Wednesday, 9 March, 2016 -
16:00 to 17:00
The quest to discover a new largest known prime has been on going for centuries. Those seeking to break the record for the largest known prime have pushed the bounds of computing. We have come a long way since 1978 when Landon's record breaking 6533-digit prime was discovered. Today’s largest known prime is almost 13 million digits long! To encourage the discovery of ever-larger primes, awards of $150000 and $250000 are offered to the first published proof of a discovery of a prime of at least 100 million and 1 billion digits respectively.
The search for the largest known prime requires writing and running code that must run to completion, without any errors. Because it takes a very long time to run to completion (several thousand hours in many cases), the code MUST RUN CORRECTLY the very first time! A significant QA effort is required to write 100% error-free code.
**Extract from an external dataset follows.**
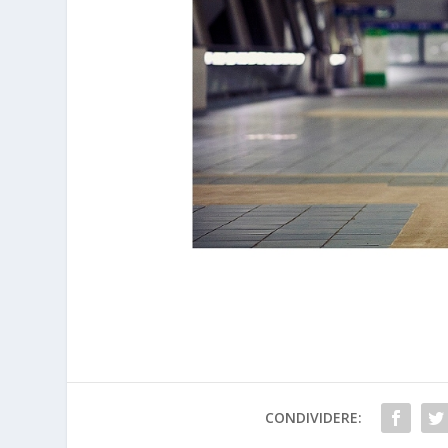
CONDIVIDERE:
Moreover considerable effort must be put into fault tolerant coding and recovery from the eventual operating system and hardware errors that will arise. The record goes neither to the fastest coder nor to the person with the fastest hardware but rather to the first result that is proven to be correct.
How are these large primes discovered? What are some of the best ways to find a new world record‐sized prime number? These and other prime questions will be explored. We will examine software and hardware based approaches and will look at code fragments and hardware machine state diagrams.